ESTACADA NEWS PHOTO: EMILY LINDSTRAND - A group of runners near the finish line.

On the morning of Saturday, Sept. 25, a group of athletes gathered at Estacada City Hall, waiting to be bused to the starting location of the 32nd annual Best Dam Run.

The event — a fundraiser for local youth activities — is a 10K run between the North Fork Dam on the Clackamas River and downtown Estacada.

With its forested roads overlooking the Clackamas River, the run is popular among participants because of its scenery.

“It’s a beautiful course,” said runner Jesse Mcchesney. “The scenery is nice when you’re tired.”

Event co-director Pattric Langley said the surroundings are the best part of the run for participants.

“Taking in the beauty of the event is so rewarding,” Langley said. “It’s an amazing location.”

Peggy Ayles-Hartwig, who also co-directs the run, agreed.

“Every year people comment on how beautiful it is,” she said. “It’s so peaceful, running along the river.”

Ayles-Hartwig believes that the course’s tranquil nature is beneficial to athletes.

“Participants can often do their personal best since the race is paved, mainly downhill, and they don’t have to worry about traffic since the road is closed off,” she said.

In addition to beautiful scenery, the run also has a longstanding place in Estacada’s history.

Originally created by the Estacada Optimist Club in 1983, the event helped support local youth sports. Eventually, the Estacada Chamber of Commerce partnered with Oregon Road Runners Club to take over management and execution.

In 2003, after a seven year hiatus, the run was reborn under the leadership of the Estacada Development Association and the ORRC.

Phil Lingelbach, chair of the Estacada Development Association, estimates the run has become the largest 10K event in East Clackamas County.

There were approximately 170 participants in 2003, while this year, the event was capped at 750.

ESTACADA NEWS PHOTO: EMILY LINDSTRAND - Participants George Opsah, Dean Orrcinet and Michael Allen  are triumphant after completing the run.

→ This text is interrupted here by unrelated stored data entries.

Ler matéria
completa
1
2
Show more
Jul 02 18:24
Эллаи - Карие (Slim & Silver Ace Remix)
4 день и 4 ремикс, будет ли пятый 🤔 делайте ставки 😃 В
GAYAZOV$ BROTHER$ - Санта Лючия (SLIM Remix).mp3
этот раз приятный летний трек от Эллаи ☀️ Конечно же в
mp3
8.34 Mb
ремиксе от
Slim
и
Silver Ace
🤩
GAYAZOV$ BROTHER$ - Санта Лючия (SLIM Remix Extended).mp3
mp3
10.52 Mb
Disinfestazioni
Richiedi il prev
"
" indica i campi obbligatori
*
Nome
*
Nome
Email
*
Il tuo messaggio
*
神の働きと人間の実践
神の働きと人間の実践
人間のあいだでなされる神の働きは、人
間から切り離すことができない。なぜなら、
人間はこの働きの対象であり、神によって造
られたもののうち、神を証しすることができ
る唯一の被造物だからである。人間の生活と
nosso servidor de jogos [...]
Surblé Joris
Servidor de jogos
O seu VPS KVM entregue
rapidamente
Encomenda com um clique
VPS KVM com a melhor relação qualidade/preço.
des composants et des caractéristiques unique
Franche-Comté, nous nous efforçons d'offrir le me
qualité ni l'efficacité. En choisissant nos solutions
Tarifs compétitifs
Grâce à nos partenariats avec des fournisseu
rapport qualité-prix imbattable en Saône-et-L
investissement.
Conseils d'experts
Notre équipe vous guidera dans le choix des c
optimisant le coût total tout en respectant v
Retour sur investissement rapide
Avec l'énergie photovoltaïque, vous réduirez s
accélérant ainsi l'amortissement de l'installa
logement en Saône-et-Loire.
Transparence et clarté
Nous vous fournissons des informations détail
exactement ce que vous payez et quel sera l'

“The success of the event is that it has largely stayed the same,” Lingelbach said. “It’s run as an old time road runner event. Races are often organized in parks these days because that’s often easier. But the old time road-runner events are run on roads. You start in an area with no vehicles or indication of civilization. People love the road and the river. It’s an experience that you just can’t fully capture in a park. “

Today, half of the profits from the run go to local youth groups. Last year, the Boy Scouts, mat club, soccer club and flag team each received $2,000 from the event’s proceeds.

“The best thing is helping kids with scholarships and supporting programs they can participate in. We get to see the outcome of the funds they get,” said Kim Kurtz, volunteer coordinator. “It’s awesome.”

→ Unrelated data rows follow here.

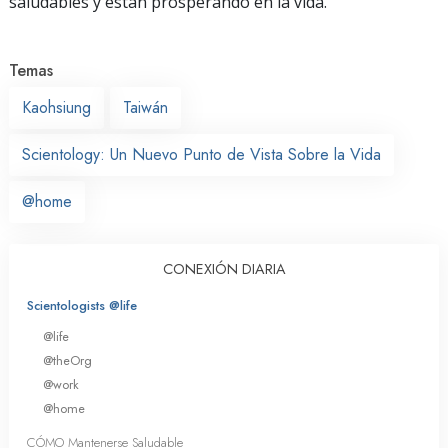
saludables y están prosperando en la vida.
Temas
Kaohsiung
Taiwán
Scientology: Un Nuevo Punto de Vista Sobre la Vida
@home
CONEXIÓN DIARIA
Scientologists @life
@life
@theOrg
@work
@home
CÓMO Mantenerse Saludable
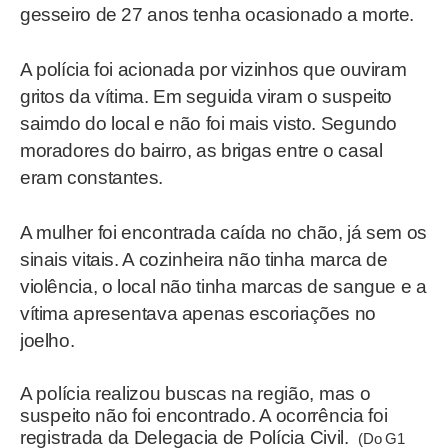
gesseiro de 27 anos tenha ocasionado a morte.
A polícia foi acionada por vizinhos que ouviram
gritos da vítima. Em seguida viram o suspeito
saimdo do local e não foi mais visto. Segundo
moradores do bairro, as brigas entre o casal
eram constantes.
A mulher foi encontrada caída no chão, já sem os
sinais vitais. A cozinheira não tinha marca de
violência, o local não tinha marcas de sangue e a
vítima apresentava apenas escoriações no
joelho.
A polícia realizou buscas na região, mas o
suspeito não foi encontrado. A ocorrência foi
registrada da Delegacia de Polícia Civil.
(Do G1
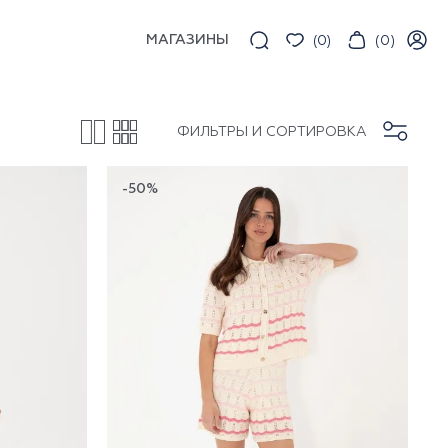
МАГАЗИНЫ
(
0
)
(
0
)
ФИЛЬТРЫ И СОРТИРОВКА
-50%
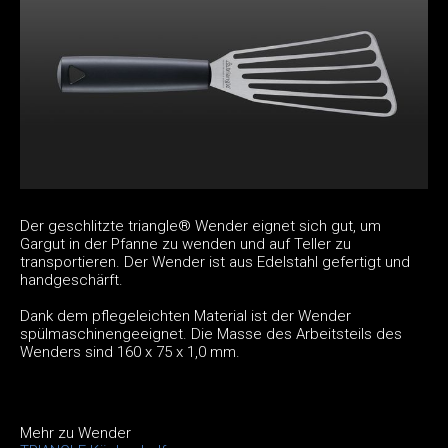
Der geschlitzte triangle® Wender eignet sich gut, um
Gargut in der Pfanne zu wenden und auf Teller zu
transportieren. Der Wender ist aus Edelstahl gefertigt und
handgeschärft.
Dank dem pflegeleichten Material ist der Wender
spülmaschinengeeignet. Die Masse des Arbeitsteils des
Wenders sind 160 x 75 x 1,0 mm.
Mehr zu Wender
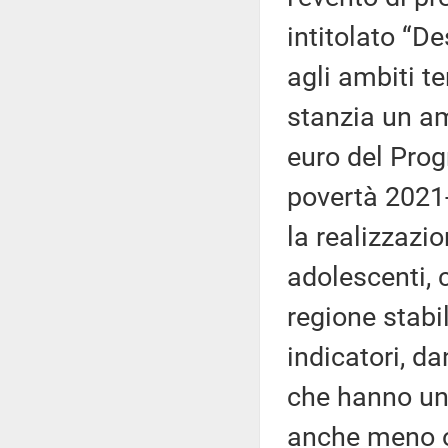
intitolato “D
agli ambiti ter
stanzia un am
euro del Prog
povertà 2021-
la realizzazi
adolescenti, 
regione stabi
indicatori, d
che hanno un
anche meno op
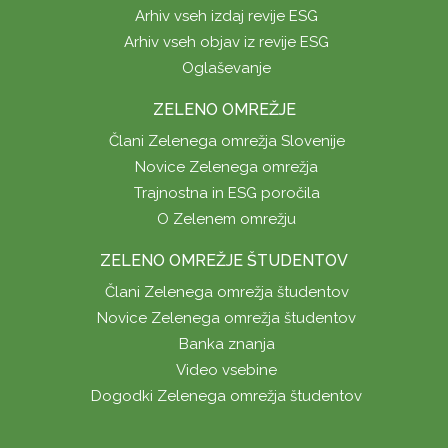
Arhiv vseh izdaj revije ESG
Arhiv vseh objav iz revije ESG
Oglaševanje
ZELENO OMREŽJE
Člani Zelenega omrežja Slovenije
Novice Zelenega omrežja
Trajnostna in ESG poročila
O Zelenem omrežju
ZELENO OMREŽJE ŠTUDENTOV
Člani Zelenega omrežja študentov
Novice Zelenega omrežja študentov
Banka znanja
Video vsebine
Dogodki Zelenega omrežja študentov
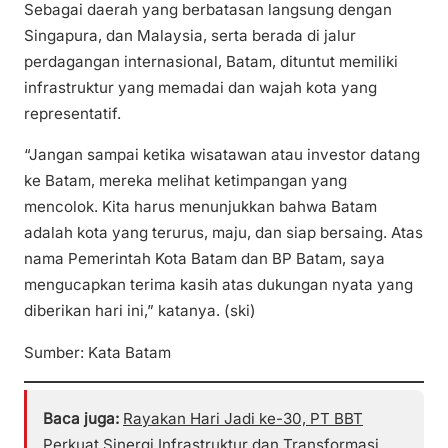
Sebagai daerah yang berbatasan langsung dengan
Singapura, dan Malaysia, serta berada di jalur
perdagangan internasional, Batam, dituntut memiliki
infrastruktur yang memadai dan wajah kota yang
representatif.
“Jangan sampai ketika wisatawan atau investor datang
ke Batam, mereka melihat ketimpangan yang
mencolok. Kita harus menunjukkan bahwa Batam
adalah kota yang terurus, maju, dan siap bersaing. Atas
nama Pemerintah Kota Batam dan BP Batam, saya
mengucapkan terima kasih atas dukungan nyata yang
diberikan hari ini,” katanya. (ski)
Sumber: Kata Batam
Baca juga:
Rayakan Hari Jadi ke-30, PT BBT
Perkuat Sinergi Infrastruktur dan Transformasi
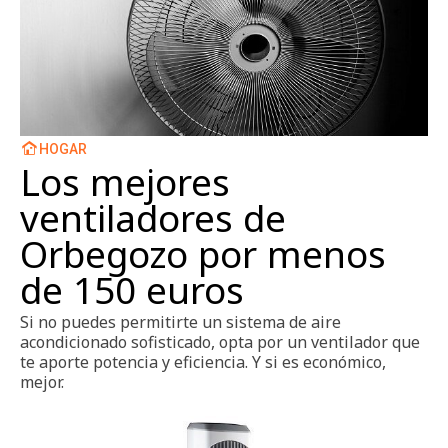
HOGAR
Los mejores
ventiladores de
Orbegozo por menos
de 150 euros
Si no puedes permitirte un sistema de aire
acondicionado sofisticado, opta por un ventilador que
te aporte potencia y eficiencia. Y si es económico,
mejor.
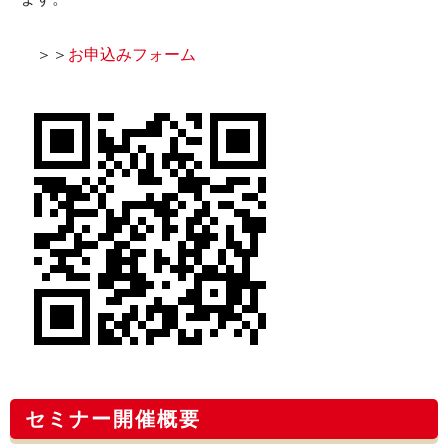
＞＞
お申込みフォーム
セミナー開催概要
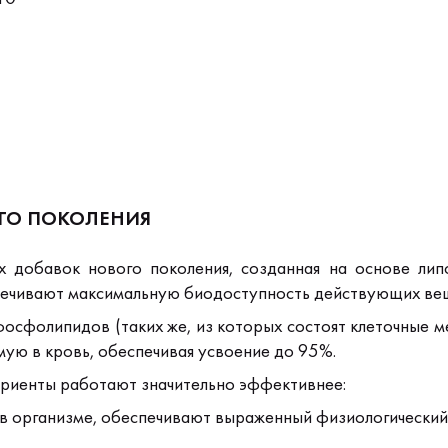
ГО ПОКОЛЕНИЯ
х добавок нового поколения, созданная на основе липо
чивают максимальную биодоступность действующих вещес
фосфолипидов (таких же, из которых состоят клеточные
мую в кровь, обеспечивая усвоение до 95%.
триенты работают значительно эффективнее:
в организме,
обеспечивают выраженный физиологический 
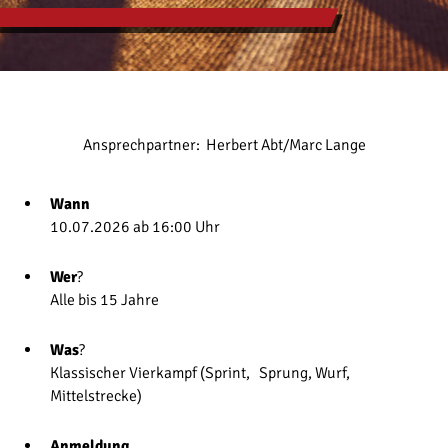
Ansprechpartner:
Herbert Abt/Marc Lange
Wann
10.07.2026 ab 16:00 Uhr
Wer
?
Alle bis 15 Jahre
Was
?
Klassischer Vierkampf (Sprint, Sprung, Wurf,
Mittelstrecke)
Anmeldung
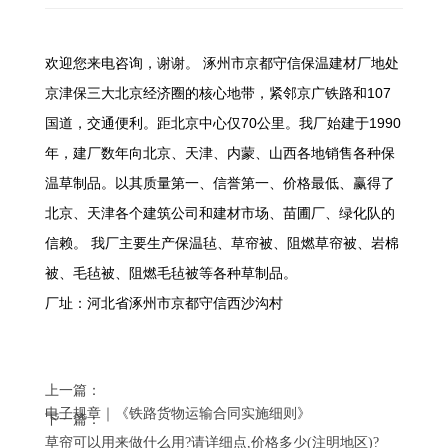
欢迎您来电咨询，谢谢。 涿州市京都守信保温建材厂地处
京津保三大北京经济圈的核心地带，紧邻京广铁路和107
国道，交通便利。距北京中心仅70公里。我厂始建于1990
年，建厂数年向北京、天津、内蒙、山西各地销售各种保
温草制品。以其质量第一、信誉第一、价格最低、赢得了
北京、天津各个建筑公司和建材市场、苗圃厂、绿化队的
信赖。 我厂主要生产保温毡、草帘被、阻燃草帘被、岩棉
被、毛毡被、阻燃毛毡被等各种草制品。
厂址：河北省涿州市京都守信西沙沟村
上一篇：
电子规章｜《铁路货物运输合同实施细则》
下一篇：
草帘可以用来做什么用?请详细点,价格多少(注明地区)?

The run also helps commerce in Estacada. Businesses benefit since the run finishes downtown.

“People buy coffee or beer after they finish,” Ayles-Hartwig said. “They stay around to eat.”

Additionally, many of the raffle prizes came from local establishments and the posters and flyers for the event were printed in town.

Participants appreciate the work that volunteers do. After participants crossed the finish line, volunteers were waiting with medals, bib tags and refreshments.

“I appreciate the community hosting us,” said runner Michael Allen. “The volunteers are really helpful.”

The run brings athletes, volunteers and other members of the community together and for many this is the highlight of the day.

“I like meeting people,” said Hunter Read, who was volunteering at the event as a part of Boy Scout Troop 186.

Runner Krista Read feels the same.

“I love the final corner of the race,” she said. “It’s always crowded with families waiting for you, and little kids with signs.”